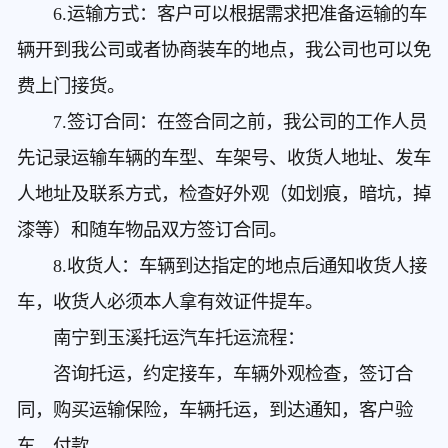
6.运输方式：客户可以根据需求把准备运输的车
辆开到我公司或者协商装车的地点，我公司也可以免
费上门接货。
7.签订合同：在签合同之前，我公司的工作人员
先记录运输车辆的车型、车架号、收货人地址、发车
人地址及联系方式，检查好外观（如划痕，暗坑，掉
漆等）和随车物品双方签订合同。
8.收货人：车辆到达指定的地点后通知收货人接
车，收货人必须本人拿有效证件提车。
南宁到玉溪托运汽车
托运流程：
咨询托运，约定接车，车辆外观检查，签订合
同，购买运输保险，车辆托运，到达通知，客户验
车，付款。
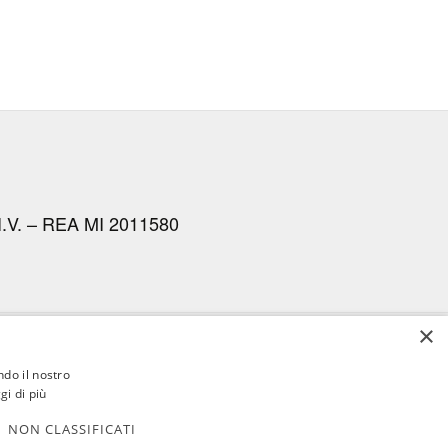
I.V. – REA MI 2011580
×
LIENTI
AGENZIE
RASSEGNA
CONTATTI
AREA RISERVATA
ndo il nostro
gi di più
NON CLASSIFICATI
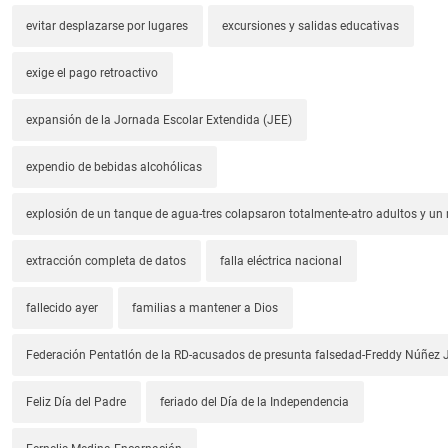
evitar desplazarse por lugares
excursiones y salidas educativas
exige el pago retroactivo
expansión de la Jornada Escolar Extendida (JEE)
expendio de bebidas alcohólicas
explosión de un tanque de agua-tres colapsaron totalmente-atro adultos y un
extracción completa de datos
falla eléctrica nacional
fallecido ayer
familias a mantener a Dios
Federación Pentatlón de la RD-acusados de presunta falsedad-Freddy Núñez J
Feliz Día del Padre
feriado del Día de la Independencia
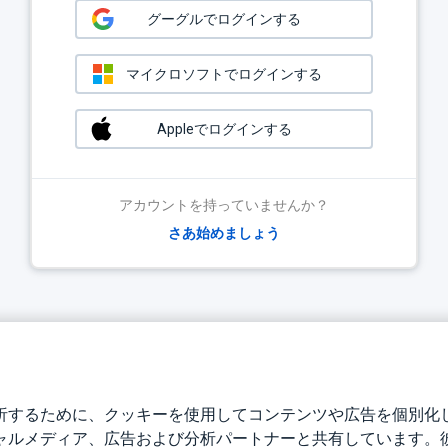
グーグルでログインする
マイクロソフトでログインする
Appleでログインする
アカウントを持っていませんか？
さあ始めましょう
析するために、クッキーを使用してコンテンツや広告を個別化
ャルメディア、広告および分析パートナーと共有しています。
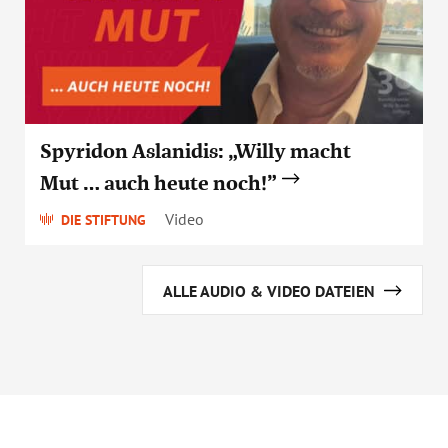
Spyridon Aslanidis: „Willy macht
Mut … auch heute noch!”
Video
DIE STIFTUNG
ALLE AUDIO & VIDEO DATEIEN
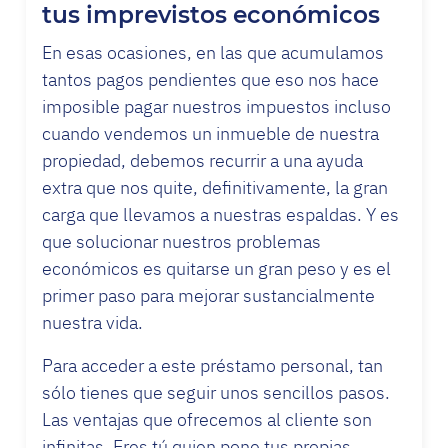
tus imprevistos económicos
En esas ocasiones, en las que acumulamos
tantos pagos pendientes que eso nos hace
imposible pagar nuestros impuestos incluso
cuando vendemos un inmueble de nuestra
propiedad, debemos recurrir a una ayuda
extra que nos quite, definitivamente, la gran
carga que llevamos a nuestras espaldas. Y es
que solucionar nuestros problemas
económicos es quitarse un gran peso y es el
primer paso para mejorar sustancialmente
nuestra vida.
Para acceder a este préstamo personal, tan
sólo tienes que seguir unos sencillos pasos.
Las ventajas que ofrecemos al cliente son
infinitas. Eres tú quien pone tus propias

──────────

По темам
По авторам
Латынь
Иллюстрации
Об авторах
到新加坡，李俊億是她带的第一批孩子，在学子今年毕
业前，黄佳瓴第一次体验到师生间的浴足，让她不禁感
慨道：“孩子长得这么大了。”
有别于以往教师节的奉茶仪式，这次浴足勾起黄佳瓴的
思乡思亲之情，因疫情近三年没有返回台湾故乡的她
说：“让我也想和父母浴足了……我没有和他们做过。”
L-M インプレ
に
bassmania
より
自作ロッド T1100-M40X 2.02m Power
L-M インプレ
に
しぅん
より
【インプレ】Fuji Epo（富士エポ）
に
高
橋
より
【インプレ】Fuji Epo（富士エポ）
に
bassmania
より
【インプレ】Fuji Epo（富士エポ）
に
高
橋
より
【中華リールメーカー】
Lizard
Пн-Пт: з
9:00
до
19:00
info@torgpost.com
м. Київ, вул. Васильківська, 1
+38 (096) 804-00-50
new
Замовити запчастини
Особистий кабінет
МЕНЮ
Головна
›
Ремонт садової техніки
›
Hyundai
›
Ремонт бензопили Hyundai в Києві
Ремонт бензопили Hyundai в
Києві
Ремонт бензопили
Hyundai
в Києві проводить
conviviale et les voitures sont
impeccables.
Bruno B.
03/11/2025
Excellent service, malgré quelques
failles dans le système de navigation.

──────────

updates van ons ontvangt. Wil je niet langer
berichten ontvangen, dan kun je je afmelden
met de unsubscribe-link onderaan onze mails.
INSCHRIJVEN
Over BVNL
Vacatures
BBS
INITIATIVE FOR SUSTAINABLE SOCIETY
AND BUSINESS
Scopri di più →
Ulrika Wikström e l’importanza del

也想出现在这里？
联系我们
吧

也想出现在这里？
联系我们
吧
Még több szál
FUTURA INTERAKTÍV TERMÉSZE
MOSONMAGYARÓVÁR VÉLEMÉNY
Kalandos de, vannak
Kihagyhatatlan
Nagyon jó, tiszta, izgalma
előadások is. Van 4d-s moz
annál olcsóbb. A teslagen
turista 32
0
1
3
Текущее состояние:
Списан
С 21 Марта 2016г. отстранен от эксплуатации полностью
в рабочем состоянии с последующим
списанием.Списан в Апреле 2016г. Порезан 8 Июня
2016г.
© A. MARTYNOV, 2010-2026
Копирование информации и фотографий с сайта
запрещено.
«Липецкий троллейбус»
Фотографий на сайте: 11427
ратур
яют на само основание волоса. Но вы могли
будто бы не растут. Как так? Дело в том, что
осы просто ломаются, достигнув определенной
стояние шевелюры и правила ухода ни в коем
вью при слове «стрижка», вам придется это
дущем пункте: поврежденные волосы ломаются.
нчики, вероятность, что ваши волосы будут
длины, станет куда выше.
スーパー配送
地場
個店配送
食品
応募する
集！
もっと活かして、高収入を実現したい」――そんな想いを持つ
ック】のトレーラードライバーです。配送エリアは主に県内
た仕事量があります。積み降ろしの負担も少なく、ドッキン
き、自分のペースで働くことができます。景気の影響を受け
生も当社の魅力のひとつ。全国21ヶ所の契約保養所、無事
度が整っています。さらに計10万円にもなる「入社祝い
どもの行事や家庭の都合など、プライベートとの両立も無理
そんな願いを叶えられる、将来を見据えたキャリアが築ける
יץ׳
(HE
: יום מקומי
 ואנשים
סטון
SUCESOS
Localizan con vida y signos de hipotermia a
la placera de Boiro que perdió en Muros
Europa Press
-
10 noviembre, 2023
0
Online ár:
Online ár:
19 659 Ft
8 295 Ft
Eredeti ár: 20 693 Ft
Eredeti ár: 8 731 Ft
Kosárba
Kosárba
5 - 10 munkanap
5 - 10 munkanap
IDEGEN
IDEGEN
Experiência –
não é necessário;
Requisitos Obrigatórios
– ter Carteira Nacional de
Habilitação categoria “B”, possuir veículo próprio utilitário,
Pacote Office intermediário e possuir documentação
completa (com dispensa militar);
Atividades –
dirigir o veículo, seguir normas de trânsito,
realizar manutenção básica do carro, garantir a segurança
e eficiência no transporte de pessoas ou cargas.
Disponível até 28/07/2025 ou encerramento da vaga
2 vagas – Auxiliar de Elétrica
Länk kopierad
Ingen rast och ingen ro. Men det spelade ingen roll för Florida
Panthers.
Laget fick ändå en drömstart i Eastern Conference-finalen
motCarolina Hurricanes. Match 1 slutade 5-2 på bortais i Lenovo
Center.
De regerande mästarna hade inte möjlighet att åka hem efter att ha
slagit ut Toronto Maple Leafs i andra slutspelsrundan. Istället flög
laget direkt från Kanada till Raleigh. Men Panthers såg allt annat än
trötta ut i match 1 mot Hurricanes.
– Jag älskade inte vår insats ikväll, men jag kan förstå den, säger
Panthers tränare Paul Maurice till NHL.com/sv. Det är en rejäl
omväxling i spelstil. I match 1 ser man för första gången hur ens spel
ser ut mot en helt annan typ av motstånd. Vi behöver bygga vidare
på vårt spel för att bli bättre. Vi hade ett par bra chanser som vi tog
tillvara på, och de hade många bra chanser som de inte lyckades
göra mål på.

──────────

DIRECTIONS:
Pull out each line of the records holding the string "possuir".

REPLY:
Habilitação categoria “B”, possuir veículo próprio utilitário,
Pacote Office intermediário e possuir documentação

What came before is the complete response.